Since 2011 I have photographed quite a few electronic dance music shows… I have photographed a lot of big names in the EDM shows from Tiesto to Armin van Duuren. I usually stay away from the stage and focus on the crowd and the view from the crowd. I love using the light from the stage to outline some of the attendees. I know security hates it but I love it when folks get up on the shoulders of others. It makes for a better isolated subject.
The advantage (and disadvantage) of shooting from in the crowd is that you have to wait until you get a good silhouette, then you have to hope that the light from the stage will give you something cool. When it works, it really works.
The problem with shooting from the middle of the crowd is that sometimes the attendees can get a little wild when dancing and bump, jostle and hit my gear. I try to keep my cameras in close to my body but it does seem that the more I protect my gear the more I get bumped.
Fast shutter speeds freeze action, but they also don’t allow the light to paint the scene. For many of these shots I usually drop my shutter speed to 1/60 or 1/80 second to allow the light to spread out over the whole scene. It’s a balancing act to freeze the performers and the allow time to get the color wash from the light.

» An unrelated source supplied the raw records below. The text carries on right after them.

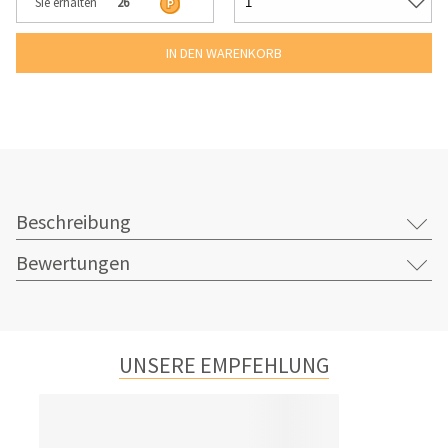
Sie erhalten
26
Beschreibung
Bewertungen
UNSERE EMPFEHLUNG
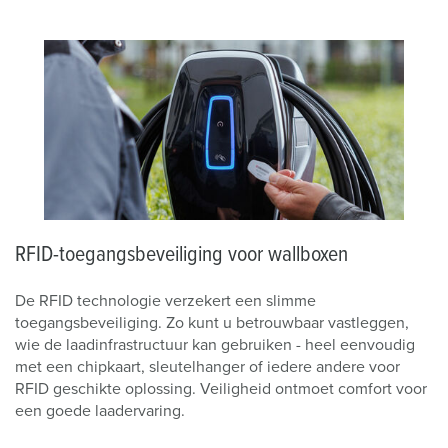
RFID-toegangsbeveiliging voor wallboxen
De RFID technologie verzekert een slimme
toegangsbeveiliging. Zo kunt u betrouwbaar vastleggen,
wie de laadinfrastructuur kan gebruiken - heel eenvoudig
met een chipkaart, sleutelhanger of iedere andere voor
RFID geschikte oplossing. Veiligheid ontmoet comfort voor
een goede laadervaring.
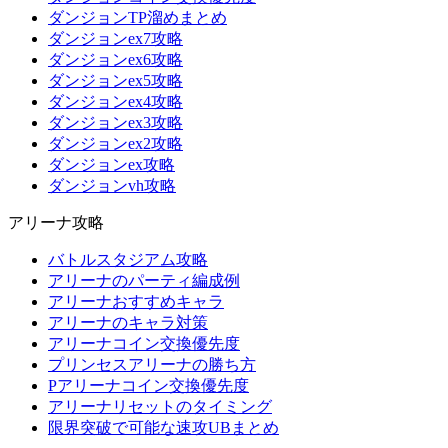
ダンジョンTP溜めまとめ
ダンジョンex7攻略
ダンジョンex6攻略
ダンジョンex5攻略
ダンジョンex4攻略
ダンジョンex3攻略
ダンジョンex2攻略
ダンジョンex攻略
ダンジョンvh攻略
アリーナ攻略
バトルスタジアム攻略
アリーナのパーティ編成例
アリーナおすすめキャラ
アリーナのキャラ対策
アリーナコイン交換優先度
プリンセスアリーナの勝ち方
Pアリーナコイン交換優先度
アリーナリセットのタイミング
限界突破で可能な速攻UBまとめ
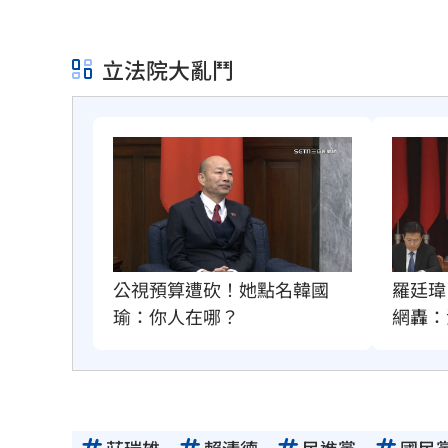
立法院大亂鬥
公視預算遭砍！她點名韓國
羅廷瑋
瑜：你人在哪？
網轟：
莊瑞雄
賴清德
民進黨
國民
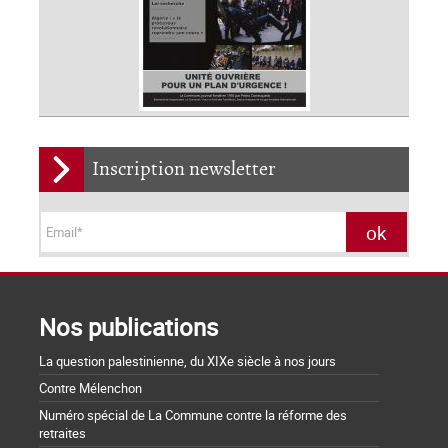
Inscription newsletter
Nos publications
La question palestinienne, du XIXe siècle à nos jours
Contre Mélenchon
Numéro spécial de La Commune contre la réforme des
retraites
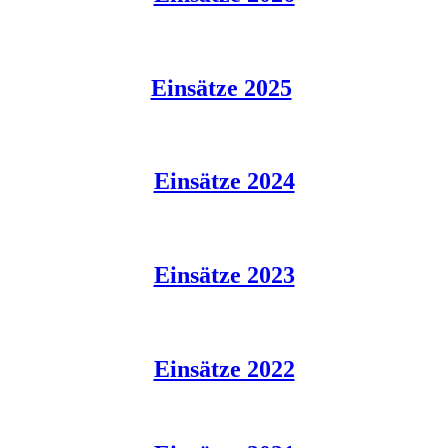
Einsätze 2025
Einsätze 2024
Einsätze 2023
Einsätze 2022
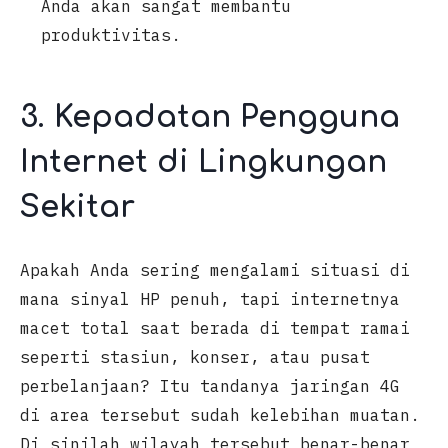
Anda akan sangat membantu
produktivitas.
3. Kepadatan Pengguna
Internet di Lingkungan
Sekitar
Apakah Anda sering mengalami situasi di
mana sinyal HP penuh, tapi internetnya
macet total saat berada di tempat ramai
seperti stasiun, konser, atau pusat
perbelanjaan? Itu tandanya jaringan 4G
di area tersebut sudah kelebihan muatan.
Di sinilah wilayah tersebut benar-benar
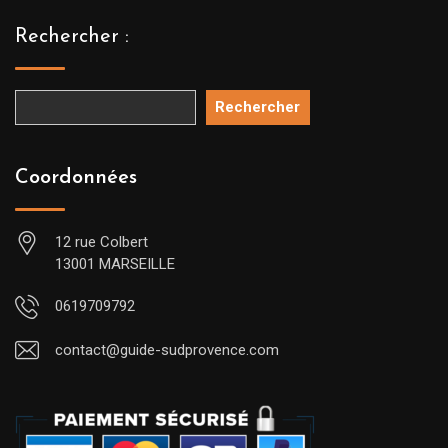
Rechercher :
Rechercher
Coordonnées
12 rue Colbert
13001 MARSEILLE
0619709792
contact@guide-sudprovence.com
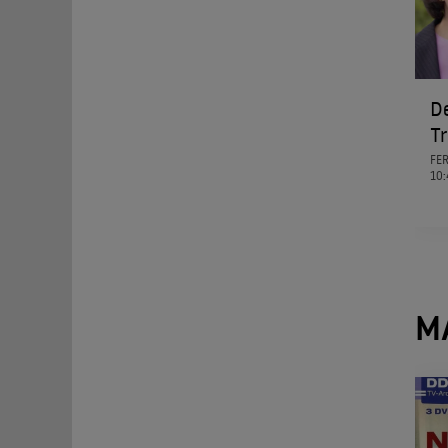
D
T
FE
10:
M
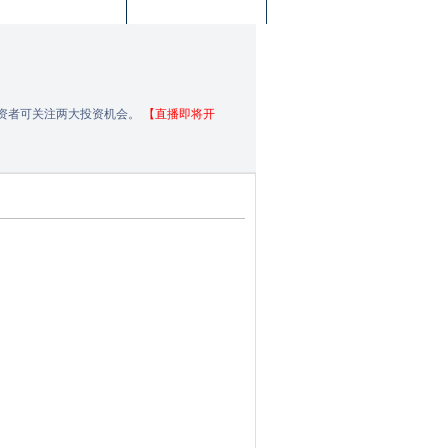
投资者可关注两大投资机会。
【直播即将开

Some of the performers have great light when they are performing. An angle up in the seats allowed me to get details of the hands and DJ step without going on the stage.
Then there was this light. A bright white spotlight from the rear that seems to emanate from the performer.
Or even better, then the lights just seem to work for you
Finally, getting in position for things like balloon drops can give you a great perspective on the whole event. Here I shot the balloon drop with a 16mm fisheye from the middle of the crowd.
All images shot with a Nikon D4 and Nikon D700 with a 24-70mm f/2.8, 16mm f/2.8 and a 70-200mm f/2.8 with a 1.4 tele-extender and captured on Sony XQD cards and Hoodman Raw CompactFlash cards.